As can have a tendency to happen around this time of year, I go from highs to lows and back again. Who knew Orientation planning could be such an emotional experience? The students have been doing great, and if I do say so myself, I've even been doing pretty great. (It is possible that in the past, I've been good for at least one major meltdown, usually embarrassingly in front of students that look to me for guidance and a plan and a general lack of panic.) But today, someone called me with an asinine request for this particular time of year, and though I handled it okay in the moment, the emotional backlash for me was generally unpleasant. I immediately fell into a deep hole of self-pity, wallowing in the fact that I don't get paid enough and that certainly no one understands even one iota of what I do, so unfair, so exhausting, blah, blah, blah. 

Here's the thing. It's mostly true. People don't really have a great grasp on what I do for a living, but generally speaking, it's viewed favorably. That's a win. I am probably somewhat underpaid, but to be fair, I do a lot of things that probably were never asked of me to complete my job. Here's the real thing. I can't not do what I do. I've lost a few of you here, I know. Let me explain. I've been given this job. I've been given my gifts of masterful detail managing, beautiful big picture viewing, people skills (and yes, I do sometimes consider intimidation a gift), multitasking skills, stress management skills, spreadsheet skills (can that be considered a spiritual gift? sure.), and a love of people that makes all of the other skills worth having. I do all that I do because God has given it to me to do. I love God with every fiber of my being, with every chaotic moment of the day, with every success cheer and disappointment tear. I love God. And that love makes me want to do more, use my gifts more, fight more for good. Do I have to do it to please Him? No. He is pleased with me just because He made me. But He made me with these gifts, and out of gratitude I do my best to honor Him with the good stewardship of those gifts. 

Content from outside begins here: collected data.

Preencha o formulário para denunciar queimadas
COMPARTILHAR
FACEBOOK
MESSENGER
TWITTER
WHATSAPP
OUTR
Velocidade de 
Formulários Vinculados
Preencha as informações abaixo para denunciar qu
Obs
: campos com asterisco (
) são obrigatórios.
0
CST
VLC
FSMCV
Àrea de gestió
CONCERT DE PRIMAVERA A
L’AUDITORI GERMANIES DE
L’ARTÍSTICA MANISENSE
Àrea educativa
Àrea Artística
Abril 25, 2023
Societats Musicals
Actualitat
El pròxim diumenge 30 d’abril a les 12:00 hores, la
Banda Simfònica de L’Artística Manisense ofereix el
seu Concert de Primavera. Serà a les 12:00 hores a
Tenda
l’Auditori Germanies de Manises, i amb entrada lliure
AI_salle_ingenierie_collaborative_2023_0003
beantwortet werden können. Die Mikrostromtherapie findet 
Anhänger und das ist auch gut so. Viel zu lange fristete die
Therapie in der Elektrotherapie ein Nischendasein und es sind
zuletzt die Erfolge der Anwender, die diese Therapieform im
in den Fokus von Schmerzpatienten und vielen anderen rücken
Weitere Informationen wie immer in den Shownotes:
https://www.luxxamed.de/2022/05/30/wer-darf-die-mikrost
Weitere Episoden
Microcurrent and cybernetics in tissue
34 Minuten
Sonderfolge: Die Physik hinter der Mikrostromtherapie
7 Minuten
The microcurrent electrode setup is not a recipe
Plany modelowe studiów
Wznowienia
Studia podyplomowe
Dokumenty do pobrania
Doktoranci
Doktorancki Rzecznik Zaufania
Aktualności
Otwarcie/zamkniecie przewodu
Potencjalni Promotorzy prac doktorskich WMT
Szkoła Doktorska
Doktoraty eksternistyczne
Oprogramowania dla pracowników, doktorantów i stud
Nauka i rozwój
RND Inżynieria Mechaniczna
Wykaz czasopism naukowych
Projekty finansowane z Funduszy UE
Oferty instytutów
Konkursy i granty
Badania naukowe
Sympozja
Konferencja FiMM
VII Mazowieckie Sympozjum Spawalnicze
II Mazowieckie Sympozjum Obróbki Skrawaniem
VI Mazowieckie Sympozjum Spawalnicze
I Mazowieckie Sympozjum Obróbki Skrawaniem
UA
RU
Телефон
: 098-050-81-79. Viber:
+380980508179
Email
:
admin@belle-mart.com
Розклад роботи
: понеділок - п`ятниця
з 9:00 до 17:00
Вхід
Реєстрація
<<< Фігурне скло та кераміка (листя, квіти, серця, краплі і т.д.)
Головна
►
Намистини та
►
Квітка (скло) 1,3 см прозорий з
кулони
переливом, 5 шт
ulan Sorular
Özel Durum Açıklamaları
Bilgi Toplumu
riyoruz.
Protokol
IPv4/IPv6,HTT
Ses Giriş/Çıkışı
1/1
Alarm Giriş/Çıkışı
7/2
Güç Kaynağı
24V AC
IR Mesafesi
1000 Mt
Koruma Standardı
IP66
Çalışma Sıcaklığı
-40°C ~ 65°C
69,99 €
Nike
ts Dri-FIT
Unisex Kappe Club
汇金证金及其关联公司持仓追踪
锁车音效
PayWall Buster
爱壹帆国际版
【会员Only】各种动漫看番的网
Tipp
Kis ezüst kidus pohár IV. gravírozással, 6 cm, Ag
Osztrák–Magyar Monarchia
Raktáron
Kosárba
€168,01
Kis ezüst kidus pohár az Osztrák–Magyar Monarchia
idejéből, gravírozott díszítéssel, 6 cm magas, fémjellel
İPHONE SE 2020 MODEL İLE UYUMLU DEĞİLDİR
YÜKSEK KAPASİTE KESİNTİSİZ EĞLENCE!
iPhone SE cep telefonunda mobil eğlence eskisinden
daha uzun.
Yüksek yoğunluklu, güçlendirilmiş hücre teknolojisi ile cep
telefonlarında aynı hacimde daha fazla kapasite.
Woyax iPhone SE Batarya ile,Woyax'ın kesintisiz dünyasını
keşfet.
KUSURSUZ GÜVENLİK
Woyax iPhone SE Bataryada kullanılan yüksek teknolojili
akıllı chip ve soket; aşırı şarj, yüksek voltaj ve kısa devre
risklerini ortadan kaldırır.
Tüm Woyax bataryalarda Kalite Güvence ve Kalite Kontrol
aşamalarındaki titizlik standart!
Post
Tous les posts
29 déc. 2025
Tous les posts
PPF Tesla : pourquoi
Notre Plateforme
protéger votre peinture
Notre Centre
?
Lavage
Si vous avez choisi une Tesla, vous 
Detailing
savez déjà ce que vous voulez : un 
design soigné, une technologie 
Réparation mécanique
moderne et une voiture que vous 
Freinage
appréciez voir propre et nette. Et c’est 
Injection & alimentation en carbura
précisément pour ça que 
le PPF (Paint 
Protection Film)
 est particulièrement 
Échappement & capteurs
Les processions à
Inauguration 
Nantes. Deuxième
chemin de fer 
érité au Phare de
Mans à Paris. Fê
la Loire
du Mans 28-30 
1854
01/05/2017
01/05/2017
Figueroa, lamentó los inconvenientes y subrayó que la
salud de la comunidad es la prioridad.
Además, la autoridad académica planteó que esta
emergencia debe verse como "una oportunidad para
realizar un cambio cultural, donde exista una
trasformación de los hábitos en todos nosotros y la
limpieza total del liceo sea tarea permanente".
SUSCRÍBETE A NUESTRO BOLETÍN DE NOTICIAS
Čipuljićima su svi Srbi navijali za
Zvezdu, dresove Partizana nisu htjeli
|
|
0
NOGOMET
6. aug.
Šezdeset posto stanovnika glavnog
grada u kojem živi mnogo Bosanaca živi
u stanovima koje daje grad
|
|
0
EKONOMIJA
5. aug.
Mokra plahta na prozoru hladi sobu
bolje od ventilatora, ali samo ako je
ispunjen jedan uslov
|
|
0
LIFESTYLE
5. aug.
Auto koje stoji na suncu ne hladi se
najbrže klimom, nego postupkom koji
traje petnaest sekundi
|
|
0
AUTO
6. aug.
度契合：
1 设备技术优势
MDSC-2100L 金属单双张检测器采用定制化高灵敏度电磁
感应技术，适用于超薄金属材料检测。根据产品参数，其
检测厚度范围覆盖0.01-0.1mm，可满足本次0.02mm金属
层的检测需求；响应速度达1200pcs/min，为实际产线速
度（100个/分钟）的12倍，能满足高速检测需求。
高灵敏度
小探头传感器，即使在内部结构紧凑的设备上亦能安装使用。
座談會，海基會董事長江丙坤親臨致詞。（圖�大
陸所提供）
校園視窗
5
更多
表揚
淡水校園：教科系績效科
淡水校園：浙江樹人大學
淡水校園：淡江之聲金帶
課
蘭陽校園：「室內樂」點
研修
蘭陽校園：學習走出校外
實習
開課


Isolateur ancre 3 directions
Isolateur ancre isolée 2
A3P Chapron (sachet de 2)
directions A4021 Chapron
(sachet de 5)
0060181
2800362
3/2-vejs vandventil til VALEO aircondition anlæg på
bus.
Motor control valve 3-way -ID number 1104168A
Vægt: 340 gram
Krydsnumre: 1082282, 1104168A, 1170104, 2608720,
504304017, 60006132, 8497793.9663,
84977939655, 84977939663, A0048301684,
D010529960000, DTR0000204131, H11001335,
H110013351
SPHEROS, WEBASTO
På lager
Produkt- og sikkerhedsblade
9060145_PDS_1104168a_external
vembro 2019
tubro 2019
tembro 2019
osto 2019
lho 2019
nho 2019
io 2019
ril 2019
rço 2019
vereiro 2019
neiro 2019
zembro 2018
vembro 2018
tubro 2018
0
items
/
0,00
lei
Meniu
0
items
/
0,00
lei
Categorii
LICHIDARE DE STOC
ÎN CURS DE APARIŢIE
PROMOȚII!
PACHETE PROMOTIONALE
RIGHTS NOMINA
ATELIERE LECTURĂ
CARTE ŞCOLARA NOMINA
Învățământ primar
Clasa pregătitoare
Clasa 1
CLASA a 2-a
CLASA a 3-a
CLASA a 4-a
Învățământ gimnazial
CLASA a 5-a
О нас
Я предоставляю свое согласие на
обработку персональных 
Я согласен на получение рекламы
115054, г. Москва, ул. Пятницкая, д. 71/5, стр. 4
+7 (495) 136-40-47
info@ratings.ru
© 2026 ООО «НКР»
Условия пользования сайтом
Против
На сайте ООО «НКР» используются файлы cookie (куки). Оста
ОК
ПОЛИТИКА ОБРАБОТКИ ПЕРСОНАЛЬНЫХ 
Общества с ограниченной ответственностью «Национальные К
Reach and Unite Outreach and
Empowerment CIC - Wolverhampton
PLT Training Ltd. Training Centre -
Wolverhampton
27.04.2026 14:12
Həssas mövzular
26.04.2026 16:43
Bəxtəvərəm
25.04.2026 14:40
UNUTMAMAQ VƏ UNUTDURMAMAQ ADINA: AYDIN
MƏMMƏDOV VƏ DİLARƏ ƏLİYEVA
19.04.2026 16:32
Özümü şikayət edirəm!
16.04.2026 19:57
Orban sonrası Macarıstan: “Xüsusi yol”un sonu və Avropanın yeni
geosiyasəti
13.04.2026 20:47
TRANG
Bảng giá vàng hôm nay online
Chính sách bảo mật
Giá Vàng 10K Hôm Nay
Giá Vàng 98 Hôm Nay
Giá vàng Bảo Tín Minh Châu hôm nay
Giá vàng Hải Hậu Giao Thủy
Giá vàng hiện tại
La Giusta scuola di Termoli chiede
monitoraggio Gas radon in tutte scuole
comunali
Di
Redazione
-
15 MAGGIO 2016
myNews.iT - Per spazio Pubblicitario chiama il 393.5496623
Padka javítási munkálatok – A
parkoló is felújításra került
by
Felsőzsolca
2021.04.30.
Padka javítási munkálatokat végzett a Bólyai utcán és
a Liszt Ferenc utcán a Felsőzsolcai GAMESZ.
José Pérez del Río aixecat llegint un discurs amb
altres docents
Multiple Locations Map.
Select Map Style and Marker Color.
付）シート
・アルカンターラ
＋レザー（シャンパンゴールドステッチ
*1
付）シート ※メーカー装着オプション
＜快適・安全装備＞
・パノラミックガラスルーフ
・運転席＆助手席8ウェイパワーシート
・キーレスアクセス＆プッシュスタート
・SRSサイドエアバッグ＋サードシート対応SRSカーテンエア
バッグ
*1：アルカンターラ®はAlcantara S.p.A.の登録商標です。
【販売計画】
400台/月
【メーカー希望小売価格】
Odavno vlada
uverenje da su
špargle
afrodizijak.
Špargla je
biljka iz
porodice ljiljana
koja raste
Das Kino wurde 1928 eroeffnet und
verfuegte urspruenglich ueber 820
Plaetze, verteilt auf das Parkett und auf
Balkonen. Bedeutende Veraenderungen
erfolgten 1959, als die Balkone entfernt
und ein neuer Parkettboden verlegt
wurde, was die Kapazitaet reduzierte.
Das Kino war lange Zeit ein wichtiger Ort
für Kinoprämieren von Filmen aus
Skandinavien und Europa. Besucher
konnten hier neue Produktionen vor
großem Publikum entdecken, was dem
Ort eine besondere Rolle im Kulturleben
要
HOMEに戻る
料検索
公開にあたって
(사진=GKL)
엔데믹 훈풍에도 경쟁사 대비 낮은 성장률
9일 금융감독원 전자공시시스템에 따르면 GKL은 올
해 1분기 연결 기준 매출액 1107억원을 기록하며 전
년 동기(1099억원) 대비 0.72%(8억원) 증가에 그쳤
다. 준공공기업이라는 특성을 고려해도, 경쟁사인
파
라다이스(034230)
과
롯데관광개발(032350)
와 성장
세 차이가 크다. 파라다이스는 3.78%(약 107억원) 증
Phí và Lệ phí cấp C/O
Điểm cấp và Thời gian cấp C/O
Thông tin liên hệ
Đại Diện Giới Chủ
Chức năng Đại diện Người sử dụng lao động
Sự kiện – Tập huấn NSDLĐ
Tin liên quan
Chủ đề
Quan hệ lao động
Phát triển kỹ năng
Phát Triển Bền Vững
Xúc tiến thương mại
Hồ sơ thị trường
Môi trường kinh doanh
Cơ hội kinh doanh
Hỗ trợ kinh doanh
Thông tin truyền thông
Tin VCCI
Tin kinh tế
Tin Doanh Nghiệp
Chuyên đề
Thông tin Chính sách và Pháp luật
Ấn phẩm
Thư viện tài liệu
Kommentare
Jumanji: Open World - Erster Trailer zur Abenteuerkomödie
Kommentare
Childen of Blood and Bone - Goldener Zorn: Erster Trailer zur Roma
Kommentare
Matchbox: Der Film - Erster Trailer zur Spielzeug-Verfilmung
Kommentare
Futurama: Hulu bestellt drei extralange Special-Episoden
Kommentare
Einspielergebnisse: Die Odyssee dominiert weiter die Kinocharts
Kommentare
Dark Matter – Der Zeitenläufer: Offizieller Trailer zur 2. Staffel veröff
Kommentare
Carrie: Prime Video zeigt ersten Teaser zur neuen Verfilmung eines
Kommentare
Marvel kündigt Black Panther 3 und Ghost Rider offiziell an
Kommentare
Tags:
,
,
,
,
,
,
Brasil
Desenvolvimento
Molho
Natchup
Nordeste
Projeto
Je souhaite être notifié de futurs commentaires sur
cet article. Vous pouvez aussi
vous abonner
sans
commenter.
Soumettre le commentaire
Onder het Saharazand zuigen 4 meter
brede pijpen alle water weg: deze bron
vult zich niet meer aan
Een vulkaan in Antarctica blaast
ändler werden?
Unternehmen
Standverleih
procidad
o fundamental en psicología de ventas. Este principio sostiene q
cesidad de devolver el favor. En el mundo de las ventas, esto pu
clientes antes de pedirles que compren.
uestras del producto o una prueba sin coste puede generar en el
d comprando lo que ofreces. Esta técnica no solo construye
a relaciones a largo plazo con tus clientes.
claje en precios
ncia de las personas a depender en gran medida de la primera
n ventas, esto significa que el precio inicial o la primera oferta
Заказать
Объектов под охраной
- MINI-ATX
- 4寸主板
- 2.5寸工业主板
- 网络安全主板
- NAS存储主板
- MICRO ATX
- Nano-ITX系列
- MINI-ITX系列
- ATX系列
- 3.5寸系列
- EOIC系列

I don't need money, though it's nice to pay the bills, and you know, eat. I don't need recognition. In fact, sometimes the lack of recognition is a signal to me that things are going so well that my work doesn't even seem like work (you'll just have to trust me that it really is a lot of work). I don't need people to even really see what I do to make it worth doing. I just want to love God. The work that I do is not always easy. Some would even argue that the work I do seems downright torturous and terrible. And frankly, some days, maybe it is a little. We weren't promised easy living. We weren't even promised pure joy in our gift-sharing. Sometimes using my gifts is more like sacrifice, more like pain, a little more like suffering. But it still brings glory to God. And that's why I keep pushing, keep working so hard. I can't not. I am inspired to it. 

So, I climb back out of the pity-party pit. I brush off the dust, and I get back to the work that God has given me to do with the gifts He has granted me to do it with. Glory to God.

Having gifts that differ according to the grace given to us, let us use them… (Romans 12:6)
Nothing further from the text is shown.